Not for long, Rex thought. Once word was out about their journalist friend, pandemonium would reign at the Loch Lochy Hotel. “I did not see any of the guests, but everything seemed to be running smoothly. Your maid Phyllis kindly let me use the phone at reception. And I have your cell phone right here, Shona. You can call the hotel yourself.”

“Did I leave it there? I was so sure I had brought it here. How silly of me.”

Rex glanced around for reactions from the guests, but none were visible. Only Hamish responded.

“You really are soft in the head,” he upbraided his wife.

“Did you try the tow truck company again?” Flora asked sleepily, raising her head from the sofa cushions.

“I did not,” Rex replied. “I called the police about an imposter staying at the hotel.”

Rob Roy’s back stiffened at the mention of police, all interest or feigned interest in the game of backgammon abandoned. If Chief Inspector Dalgerry got to the lodge before Rex managed to extract a confession from Beardsley, the journalist might clam up as soon as he was recited the caution. He resembled the terrified hare Rex had seen in the woods. Or the rat in the stable. For Beardsley, however, there was nowhere to hide.

Rex checked to make sure Alistair was guarding the door.

Rex addressed Mr. and Mrs. Allerdice. “There was a guest at the hotel two summers ago who checked in under an assumed name, and who had not undergone his current transformation.”
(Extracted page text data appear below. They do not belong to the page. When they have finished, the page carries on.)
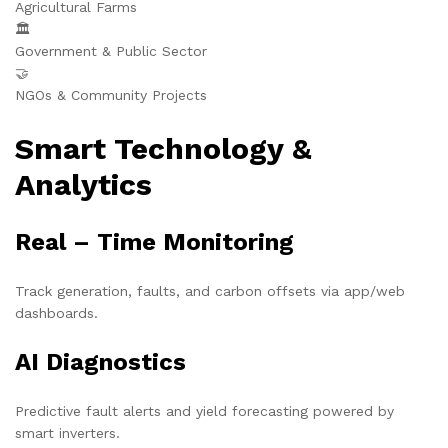
Agricultural Farms
🏛️
Government & Public Sector
🤝
NGOs & Community Projects
Smart Technology &
Analytics
Real – Time Monitoring
Track generation, faults, and carbon offsets via app/web
dashboards.
AI Diagnostics
Predictive fault alerts and yield forecasting powered by
smart inverters.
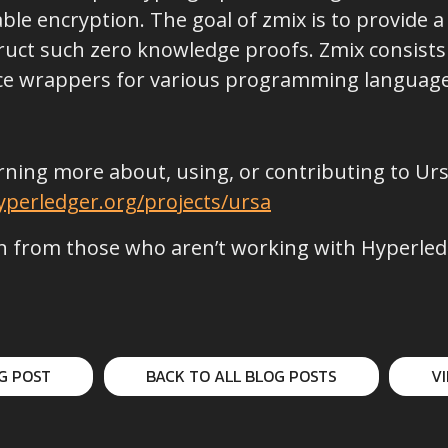
le encryption. The goal of zmix is to provide a 
uct such zero knowledge proofs. Zmix consists 
nce wrappers for various programming language
earning more about, using, or contributing to Ur
perledger.org/projects/ursa
 from those who aren’t working with Hyperledge
G POST
BACK TO ALL BLOG POSTS
V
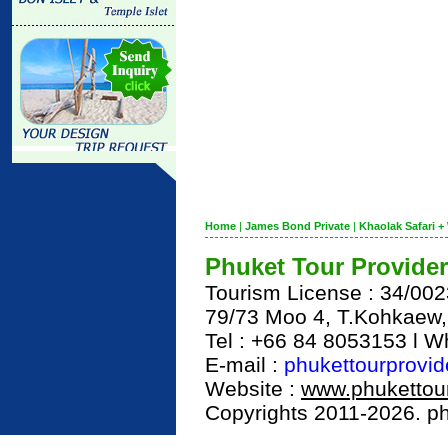
Home
|
James Bond Private
|
Khaolak Safari + 
Phuket Tour Provider
Tourism License : 34/00
79/73 Moo 4, T.Kohkaew
Tel : +66 84 8053153 l 
E-mail :
phukettourprovi
Website :
www.phukettour
Copyrights 2011-2026. phu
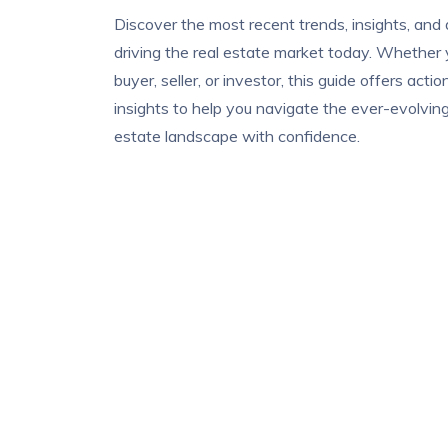
Discover the most recent trends, insights, and
driving the real estate market today. Whether 
buyer, seller, or investor, this guide offers acti
insights to help you navigate the ever-evolving
estate landscape with confidence.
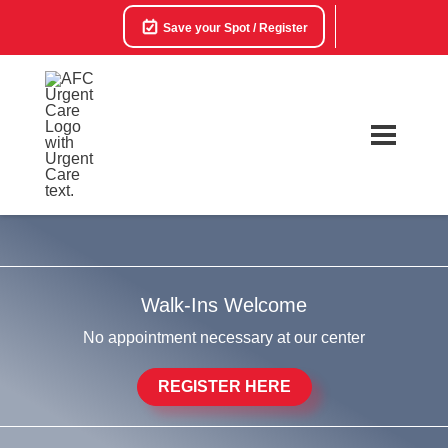
Save your Spot / Register
Walk-Ins Welcome
No appointment necessary at our center
REGISTER HERE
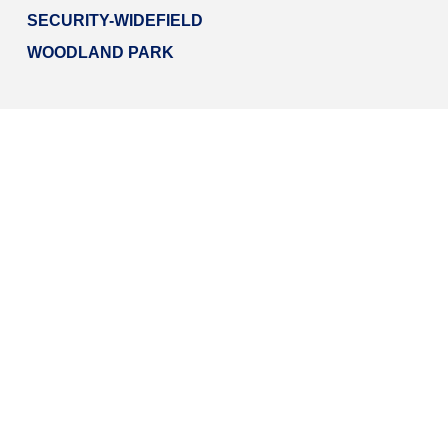
SECURITY-WIDEFIELD
WOODLAND PARK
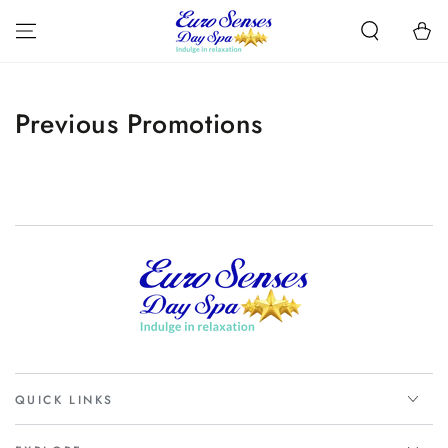
SKIP TO
CONTENT
Cart
Previous Promotions
QUICK LINKS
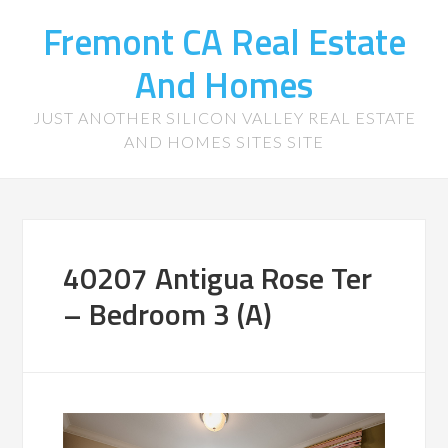
Fremont CA Real Estate
And Homes
JUST ANOTHER SILICON VALLEY REAL ESTATE
AND HOMES SITES SITE
40207 Antigua Rose Ter
– Bedroom 3 (A)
“How do you mean?” Hamish asked.

“It was at the time the wee girl drowned in your loch. She wanted to see the mystical sea dragon. I wonder who put that idea in her head …”

Shona snapped her attention to Beardsley and stared at him with a look of incredulity. “You? Amy was obsessed with the idea of a creature living in our loch,” she began haltingly. “She would run to the window at breakfast and say, ‘Good Morning, Lizzie Monster, shall ye come oot and play wi’ me today?’ You were staying there then?” she asked the hotel guest. He would not meet her gaze. “No, it’s impossible. I would remember you.”

“Aye,” Rex answered for him. “Your guest Rob Roy Beardsley told me he had not visited Loch Lochy before. This turns out not to be true. Apparently, the lure of revisiting your hotel proved too great. He also lied aboot his writing assignment on Lizzie. The Inverness News-Press flatly rejected his query—weeks ago. I have the letter right here.” He waved it in the air. “He couldn’t get any publication in the land to print his story. He has no real writing credentials.”

“Damn you to hell!” Beardsley cried.

“You first,” Rex told him.

Hamish snatched the letter out of his hand and read it. “We’ve been had,” he snarled at Beardsley. “You wee sponger—”

“Wait, Hamish, there’s more,” Rex told him. “Sit back down a moment.”

Allerdice did so with a rude arm gesture at Beardsley and chucked the letter on the floor.

“He also lied aboot not having been to Rannoch Moor. But you have, haven’t you, Beardsley? At least four times?”

This got everyone’s unblinking attention. Rex sensed a collective suspension of breath. “You could get to Rannoch Moor in under an hour and a half by car from the hotel, taking the A9 toward Blair Atholl and Pitlochry, and turning off on the 847 or 8019.”

“I don’t have a car.”

“A van, then.” Rex read out the license plate number that the law clerk had unearthed along with Beardsley’s various aliases. “Dark green. Verra handy for hiding out in the woods and generally blending in with the landscape.”

“You’ll find I have no vehicle parked at the Loch Lochy Hotel.”

“Well, I know that. But I’m sure I’d find it near a train station around here.”

Rob Roy did not move. “A green van proves nothing. I was at the hotel yesterday when Melissa Bates went missing.”

“So you say. Shona packed a lunch for your alleged ten-mile hike to the far end of the loch. But you actually went to Rannoch Moor. That’s why you were late getting back and coming here.